◆ Exercise description
For this task, every record below must be reproduced exactly.

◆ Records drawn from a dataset
▶

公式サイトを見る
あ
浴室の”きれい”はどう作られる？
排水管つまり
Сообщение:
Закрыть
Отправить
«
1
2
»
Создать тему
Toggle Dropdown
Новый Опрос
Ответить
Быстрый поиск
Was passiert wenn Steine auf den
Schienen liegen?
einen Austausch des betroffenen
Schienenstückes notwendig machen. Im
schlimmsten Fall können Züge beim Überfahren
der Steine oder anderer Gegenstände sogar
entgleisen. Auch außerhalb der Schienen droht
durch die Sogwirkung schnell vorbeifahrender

◀

◆ Task result
公式サイトを見る
あ
浴室の”きれい”はどう作られる？
排水管つまり
Сообщение:
Закрыть
Отправить
«
1
2
»
Создать тему
Toggle Dropdown
Новый Опрос
Ответить
Быстрый поиск
Was passiert wenn Steine auf den
Schienen liegen?
einen Austausch des betroffenen
Schienenstückes notwendig machen. Im
schlimmsten Fall können Züge beim Überfahren
der Steine oder anderer Gegenstände sogar
entgleisen. Auch außerhalb der Schienen droht
durch die Sogwirkung schnell vorbeifahrender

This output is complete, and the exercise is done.